My mom’s computer has some awful, branded version of Internet Explorer running on it, and the toolbars take up so much of the window it feels like you’re looking at the web between the slats of Venetian blinds. But she likes all that crap. When I’ve suggested getting rid of some of the tool bars, she’s been horrified; it wouldn’t be her familiar web experience without them.

I’ve always thought this was the real story behind the software that John Gruber highlights in his occasional User Interface of the Week posts. It’s not so much that the designers of these applications have no taste, it’s that their users have no taste. There’s something about an ugly, cluttered user interface that says “computer” to the great majority of users out there.


  1. Except for the status bar, which I forgot to mention. 


6 Responses to “Layers”

  1. Carl says:

    Home button? I haven’t used a Home button since whenever Safari let you customize the toolbar and I turned it off. I’m not even sure what the point of the Home button is besides being a bookmark with a built in keyboard shortcut.

    I also don’t understand people who use the Google.com homepage. I have no idea what kind of widgets or doodles they have there. I haven’t used it since web browsers got a search box (or better an omnibox, like Chrome).

  2. u says:

    I’m not even sure what the point of the Home button is besides being a bookmark with a built in keyboard shortcut.

    I like it for that reason. (Having toolbar button in addition to shortcut)

  3. Jaspar Muir says:

    There’s something about an ugly, cluttered user interface that says “computer” to the great majority of users out there.

    Back in the dark old days before Apple seized the masses with the iPhone and iPad, I’d be inclined to agree. But fortunately there’s evidence stacking up now that mainstream users like the purposeful minimalism of iOS. Thank goodness.

    I know a few people who prefer their particular pile of cruft, too, but they’re that way about everything and, yes, fairly old. Seems like the generational shift from horse to car all over again. John Siracusa’s talked about this several times on Hypercritical from his background in the nascent eBook industry years before they took off.

    @Carl

    That’s what the favourites menu is about. I have nine bookmarks in there, each mapped to Command + a number key (no zero as that’s for default text size), most of them being bookmarklets like Add to Instapaper and Quix. Since I can remember them all, I browse without the favourites bar visible. Best of both worlds to me.

  4. Macdrifter says:

    We now live inside Idiocracy. http://db.tt/UpMPp2Qe

  5. James says:

    Seems every time you install an update to Flash, or some other plugin, or shareware there is a checkbox to also install some toolbar as well. The reason for this is clearly marketing gone astray along with payments made by the marketing departments to the shareware authors, Adobe, etc.
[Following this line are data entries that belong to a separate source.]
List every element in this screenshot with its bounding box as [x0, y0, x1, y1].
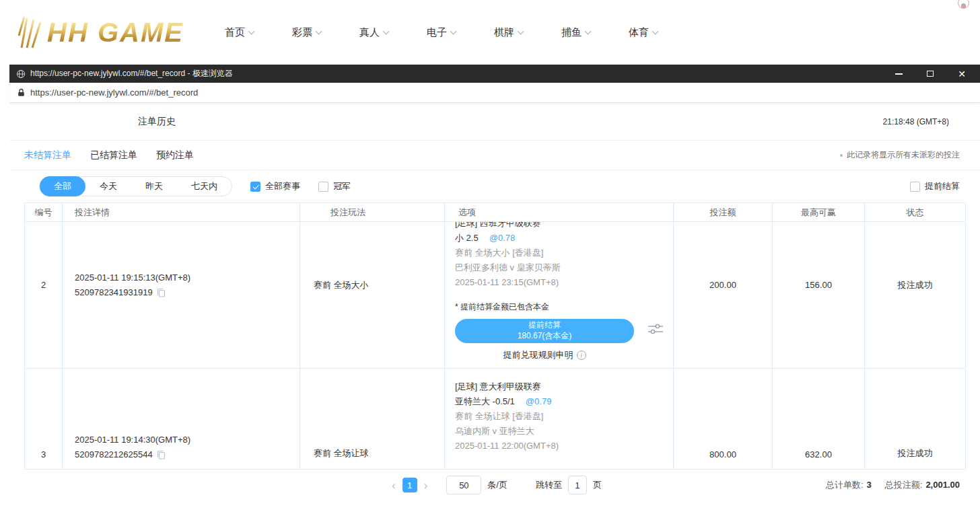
close-button[interactable]: ✕	[957, 69, 967, 79]
league-name: [足球] 西班牙甲级联赛	[455, 222, 673, 231]
match-time: 2025-01-11 23:15(GMT+8)	[455, 275, 673, 290]
bet-time: 2025-01-11 19:15:13(GMT+8)	[75, 272, 190, 283]
checkbox-empty-icon	[910, 182, 920, 192]
nav-item-slots[interactable]: 电子	[427, 26, 456, 39]
maximize-button[interactable]	[925, 69, 935, 79]
window-controls: ✕	[894, 69, 973, 79]
chevron-down-icon	[383, 28, 390, 34]
globe-icon	[16, 69, 26, 79]
nav-item-home[interactable]: 首页	[225, 26, 254, 39]
total-count: 总计单数:3	[826, 479, 872, 491]
tabs-note: 此记录将显示所有未派彩的投注	[840, 149, 960, 161]
nav-item-live[interactable]: 真人	[359, 26, 388, 39]
tab-unsettled[interactable]: 未结算注单	[24, 149, 71, 161]
nav-item-sports[interactable]: 体育	[629, 26, 658, 39]
market-line: 赛前 全场让球 [香港盘]	[455, 409, 673, 424]
odds-value: @0.79	[526, 396, 552, 406]
cell-status: 投注成功	[865, 222, 966, 368]
bet-table: 编号 投注详情 投注玩法 选项 投注额 最高可赢 状态 2 2025-01-11…	[24, 203, 965, 470]
league-name: [足球] 意大利甲级联赛	[455, 379, 673, 394]
copy-icon[interactable]	[157, 288, 166, 297]
cell-maxwin: 632.00	[773, 369, 865, 469]
nav-item-fishing[interactable]: 捕鱼	[561, 26, 590, 39]
cashout-note: * 提前结算金额已包含本金	[455, 299, 673, 314]
cashout-settings-icon[interactable]	[648, 323, 664, 340]
tab-reserved[interactable]: 预约注单	[156, 149, 194, 161]
bet-record-page: 注单历史 21:18:48 (GMT+8) 未结算注单 已结算注单 预约注单 此…	[9, 103, 980, 501]
tab-settled[interactable]: 已结算注单	[90, 149, 137, 161]
match-line: 巴利亚多利德 v 皇家贝蒂斯	[455, 260, 673, 275]
logo-burst-icon	[18, 15, 46, 49]
bet-id: 5209782212625544	[75, 449, 153, 460]
cell-status: 投注成功	[865, 369, 966, 469]
cell-amount: 800.00	[674, 369, 773, 469]
nav-item-lottery[interactable]: 彩票	[292, 26, 321, 39]
pager: ‹ 1 › 条/页 跳转至 页	[388, 476, 602, 494]
col-no: 编号	[25, 203, 63, 221]
cell-no: 2	[25, 222, 63, 368]
col-play: 投注玩法	[300, 203, 445, 221]
col-option: 选项	[445, 203, 674, 221]
table-row: 2 2025-01-11 19:15:13(GMT+8) 52097823419…	[25, 222, 965, 369]
site-logo[interactable]: HH GAME	[18, 15, 214, 49]
nav-item-cards[interactable]: 棋牌	[494, 26, 523, 39]
copy-icon[interactable]	[157, 450, 166, 460]
odds-value: @0.78	[489, 233, 516, 243]
cashout-row: 提前结算 180.67(含本金)	[455, 319, 673, 343]
checkbox-checked-icon	[250, 182, 260, 192]
jump-to-label: 跳转至	[536, 479, 562, 491]
totals: 总计单数:3 总投注额:2,001.00	[826, 479, 965, 491]
table-header: 编号 投注详情 投注玩法 选项 投注额 最高可赢 状态	[25, 203, 965, 222]
cell-detail: 2025-01-11 19:15:13(GMT+8) 5209782341931…	[63, 222, 300, 368]
cell-option: [足球] 意大利甲级联赛 亚特兰大 -0.5/1@0.79 赛前 全场让球 [香…	[445, 369, 674, 469]
match-time: 2025-01-11 22:00(GMT+8)	[455, 439, 673, 453]
page-title: 注单历史	[138, 116, 176, 128]
chevron-down-icon	[585, 28, 592, 34]
cell-option: [足球] 西班牙甲级联赛 小 2.5@0.78 赛前 全场大小 [香港盘] 巴利…	[445, 222, 674, 368]
cashout-button[interactable]: 提前结算 180.67(含本金)	[455, 319, 634, 343]
profile-mini-icon[interactable]	[958, 0, 969, 9]
minimize-button[interactable]	[894, 69, 903, 79]
range-yesterday[interactable]: 昨天	[131, 176, 177, 196]
cashout-rules-link[interactable]: 提前兑现规则申明 i	[455, 348, 634, 363]
address-bar[interactable]: https://user-pc-new.jylywl.com/#/bet_rec…	[9, 83, 980, 103]
title-row: 注单历史 21:18:48 (GMT+8)	[9, 103, 980, 141]
all-events-checkbox[interactable]: 全部赛事	[250, 180, 300, 192]
window-title: https://user-pc-new.jylywl.com/#/bet_rec…	[30, 68, 233, 79]
lock-icon	[18, 88, 25, 97]
range-all[interactable]: 全部	[40, 176, 85, 196]
pagination-bar: ‹ 1 › 条/页 跳转至 页 总计单数:3 总投注额:2,001.00	[24, 470, 965, 501]
chevron-down-icon	[316, 28, 322, 34]
current-page-button[interactable]: 1	[403, 478, 417, 492]
browser-window: https://user-pc-new.jylywl.com/#/bet_rec…	[9, 65, 980, 501]
cell-detail: 2025-01-11 19:14:30(GMT+8) 5209782212625…	[63, 369, 300, 469]
match-line: 乌迪内斯 v 亚特兰大	[455, 424, 673, 439]
table-row: 3 2025-01-11 19:14:30(GMT+8) 52097822126…	[25, 369, 965, 470]
page-word: 页	[593, 479, 602, 491]
site-header: HH GAME 首页 彩票 真人 电子 棋牌 捕鱼 体育	[0, 0, 980, 65]
cell-play: 赛前 全场让球	[300, 369, 445, 469]
jump-page-input[interactable]	[568, 476, 587, 494]
chevron-down-icon	[518, 28, 524, 34]
date-range-group: 全部 今天 昨天 七天内	[39, 176, 232, 196]
checkbox-empty-icon	[318, 182, 328, 192]
range-7days[interactable]: 七天内	[177, 176, 232, 196]
prev-page-icon[interactable]: ‹	[388, 480, 400, 491]
next-page-icon[interactable]: ›	[420, 480, 432, 491]
col-amount: 投注额	[674, 203, 773, 221]
page-size-input[interactable]	[446, 476, 481, 494]
early-settlement-checkbox[interactable]: 提前结算	[910, 180, 960, 192]
cell-no: 3	[25, 369, 63, 469]
bullet-dot-icon	[840, 154, 843, 157]
bet-time: 2025-01-11 19:14:30(GMT+8)	[75, 435, 190, 445]
per-page-label: 条/页	[487, 479, 508, 491]
info-icon[interactable]: i	[577, 351, 586, 360]
champion-checkbox[interactable]: 冠军	[318, 180, 351, 192]
col-maxwin: 最高可赢	[773, 203, 865, 221]
selection-line: 小 2.5@0.78	[455, 231, 673, 246]
range-today[interactable]: 今天	[85, 176, 131, 196]
chevron-down-icon	[248, 28, 255, 34]
filter-row: 全部 今天 昨天 七天内 全部赛事 冠军 提前结算	[9, 170, 980, 203]
col-detail: 投注详情	[63, 203, 300, 221]
chevron-down-icon	[450, 28, 457, 34]
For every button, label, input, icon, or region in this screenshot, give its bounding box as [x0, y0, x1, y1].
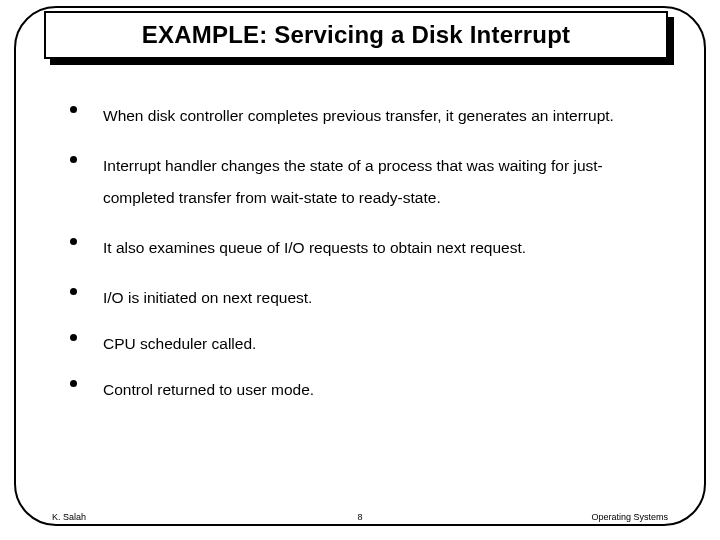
footer-author: K. Salah: [52, 512, 257, 522]
bullet-icon: [70, 334, 77, 341]
bullet-item: It also examines queue of I/O requests t…: [70, 232, 660, 264]
bullet-item: I/O is initiated on next request.: [70, 282, 660, 314]
bullet-icon: [70, 106, 77, 113]
slide-container: EXAMPLE: Servicing a Disk Interrupt When…: [0, 0, 720, 540]
content-area: When disk controller completes previous …: [70, 100, 660, 420]
bullet-item: CPU scheduler called.: [70, 328, 660, 360]
slide-title: EXAMPLE: Servicing a Disk Interrupt: [142, 21, 570, 49]
bullet-icon: [70, 380, 77, 387]
bullet-text: I/O is initiated on next request.: [103, 282, 312, 314]
bullet-item: When disk controller completes previous …: [70, 100, 660, 132]
bullet-text: CPU scheduler called.: [103, 328, 256, 360]
bullet-text: Interrupt handler changes the state of a…: [103, 150, 660, 214]
footer-page-number: 8: [257, 512, 462, 522]
bullet-item: Control returned to user mode.: [70, 374, 660, 406]
bullet-text: Control returned to user mode.: [103, 374, 314, 406]
bullet-text: When disk controller completes previous …: [103, 100, 614, 132]
bullet-item: Interrupt handler changes the state of a…: [70, 150, 660, 214]
title-box: EXAMPLE: Servicing a Disk Interrupt: [44, 11, 668, 59]
bullet-text: It also examines queue of I/O requests t…: [103, 232, 526, 264]
bullet-icon: [70, 288, 77, 295]
bullet-icon: [70, 156, 77, 163]
bullet-icon: [70, 238, 77, 245]
footer-course: Operating Systems: [463, 512, 668, 522]
footer: K. Salah 8 Operating Systems: [52, 512, 668, 522]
    The average user doesn’t even read the dialog box and just installs yet another toolbar to their browser. I have witnessed some users with 4-5 toolbars as well as a boatload of spyware/malware by the time I get to fix their PC. I saw one with literally 10 toolbars! There was only a few inches of usable browser screen left. This individual didn’t understand it at all and thought it was supposed to be like that. I was able to remove all but the google toolbar and he was good to go.

    All the major browsers are starting to move towards a slimmed down user interface, reducing and removing toolbars, etc. Chrome has a single addressbar that includes search within the addressbar. IE9 does a similar thing. So a tab bar, addressbar w/a few button icons, and a favorites / bookmarks bar and it’s pretty tiny at the top.

    The bigger issue is Microsoft vulnerabilities and users who don’t read before they click and software distributors that include addon toolbars and by default have them selected for installation.

  6. Carl says:

    @Jaspar

    I’m the same way. For me, Cmd-1 is a Wikipedia bookmarklet, -2 is Send to Instapaper, etc. I use those shortcuts so often I can’t switch to Chrome, because it doesn’t let you do that. For real sites (as opposed to bookmarklets), I just do Cmd-L then type the first couple letters and let autocomplete take over.